To address this limitation, the AVB framework modifies $q_{\boldsymbol {\phi }}(\boldsymbol {z}\mid \boldsymbol {x})$ into a fully black-box neural network $\boldsymbol {z}_{\boldsymbol {\phi }}(\boldsymbol {x}, \boldsymbol {\epsilon })$ . Rather than a standard approach where random noise is added only at the final step, AVB incorporates $\boldsymbol {\epsilon }$ as an additional input earlier in the inference process. As neural networks can almost represent any probability density in the latent space (Cybenko, Reference Cybenko1989), this design empowers the network to represent intricate probability distributions free from the Gaussian assumption, thus expanding the scope of patterns it can capture. However, such implicit $q_{\boldsymbol {\phi }}$ lacks a tractable density, $\text {KL}\left [ q_{\boldsymbol {\phi }}(\boldsymbol {z}\mid \boldsymbol {x}) , p(\boldsymbol {z})\right ]$ cannot be directly computed so another discriminator neural network learns to recover $\text {KL}\left [ q_{\boldsymbol {\phi }}(\boldsymbol {z}\mid \boldsymbol {x}) , p(\boldsymbol {z})\right ]$ via adversarial process.

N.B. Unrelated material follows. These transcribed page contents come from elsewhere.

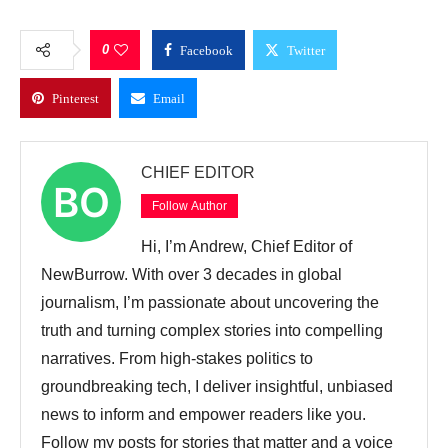
0
Facebook
Twitter
Pinterest
Email
CHIEF EDITOR
Follow Author
Hi, I’m Andrew, Chief Editor of
NewBurrow. With over 3 decades in global
journalism, I’m passionate about uncovering the
truth and turning complex stories into compelling
narratives. From high-stakes politics to
groundbreaking tech, I deliver insightful, unbiased
news to inform and empower readers like you.
Follow my posts for stories that matter and a voice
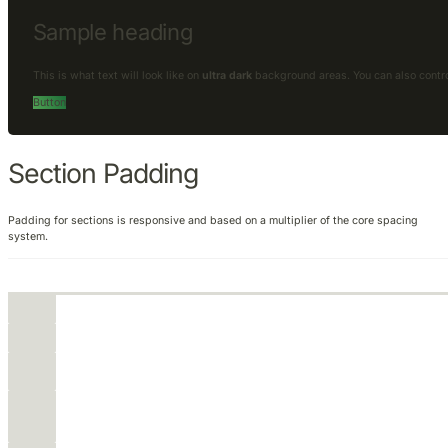
Sample heading
This is what text will look like on
ultra dark
background areas. You can also contr
Button
Section Padding
Padding for sections is responsive and based on a multiplier of the core spacing
system.
None
XS
S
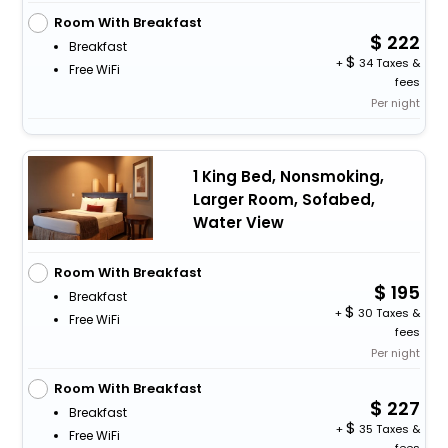
Room With Breakfast
222
Breakfast
+
34 Taxes &
Free WiFi
fees
Per night
1 King Bed, Nonsmoking,
Larger Room, Sofabed,
Water View
Room With Breakfast
195
Breakfast
+
30 Taxes &
Free WiFi
fees
Per night
Room With Breakfast
227
Breakfast
+
35 Taxes &
Free WiFi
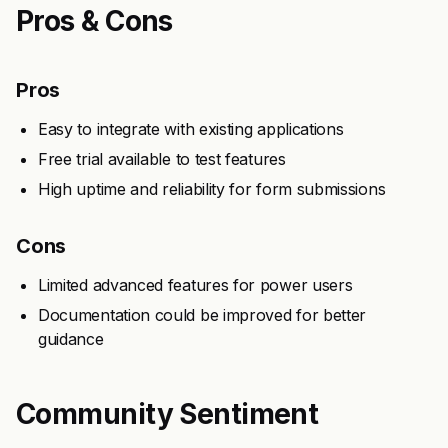
Pros & Cons
Pros
Easy to integrate with existing applications
Free trial available to test features
High uptime and reliability for form submissions
Cons
Limited advanced features for power users
Documentation could be improved for better
guidance
Community Sentiment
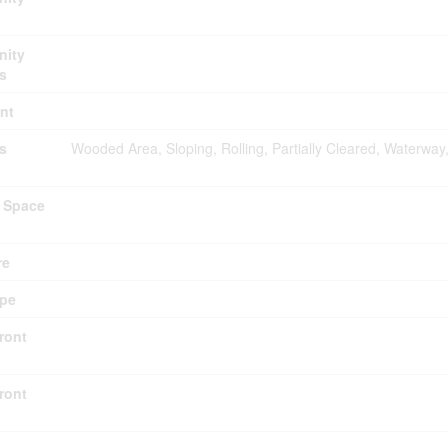
ity
s
nt
s
Wooded Area, Sloping, Rolling, Partially Cleared, Waterway
 Space
re
ype
ront
ront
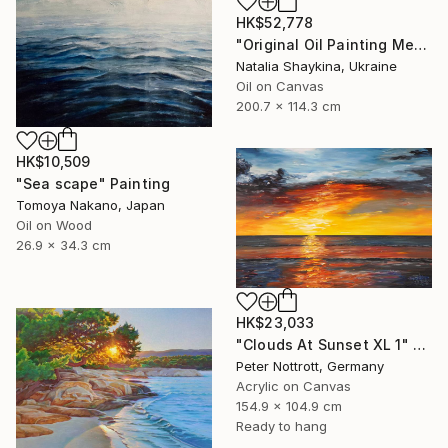
HK$52,778
"Original Oil Painting Mediterranean Terrace with Sea View" Painting
Natalia Shaykina, Ukraine
Oil on Canvas
200.7 x 114.3 cm
HK$10,509
"Sea scape" Painting
Tomoya Nakano, Japan
Oil on Wood
26.9 x 34.3 cm
HK$23,033
"Clouds At Sunset XL 1" Painting
Peter Nottrott, Germany
Acrylic on Canvas
154.9 x 104.9 cm
Ready to hang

The recovery of $\text {KL}\left [ q_{\boldsymbol {\phi }}(\boldsymbol {z}\mid \boldsymbol {x}) , p(\boldsymbol {z})\right ]$ imposes a prior, such as a standard normal, on $\boldsymbol {z}$ . This prior anchors the location and scale of $\boldsymbol {z}$ , thereby alleviating the translational and scaling indeterminacies that cause model non-identifiability (De Ayala, Reference De Ayala2013).

Through the adversarial process, the algorithm derives item parameter estimates $\boldsymbol {\theta }^{\ast}$ that optimizes the likelihood of the observed data, while also constructing a distribution $q_{\boldsymbol {\phi }^{\ast}}(\boldsymbol {z}\mid \boldsymbol {x})$ that closely approximates the true posterior $p_{\boldsymbol {\theta }^{\ast}}(\boldsymbol {z}\mid \boldsymbol {x})$ . From a theoretical perspective, Mescheder et al. (Reference Mescheder, Nowozin and Geiger2017) established that AVB can achieve performance on par with at least that of VAEs in terms of likelihood, as evidenced by the following theorem.

Theorem 2 (Mescheder et al., Reference Mescheder, Nowozin and Geiger2017).

Assume that T can represent any function of $\boldsymbol {x}$ and $\boldsymbol {z}$ . If $(\boldsymbol {\theta }^{\ast},\boldsymbol {\phi }^{\ast},T^{\ast})$ defines a Nash-equilibriumFootnote 4 of the two-player game defined by Equations (10) and (12), then

(13) $$ \begin{align} T^{\ast}(\boldsymbol{x},\boldsymbol{z})=\log q_{\boldsymbol{\phi}^{\ast}}(\boldsymbol{z}\mid\boldsymbol{x}) - \log p(\boldsymbol{z}) \end{align} $$

and $(\boldsymbol {\theta }^{\ast},\boldsymbol {\phi }^{\ast})$ is a global optimum of the variational lower bound in Equation (8).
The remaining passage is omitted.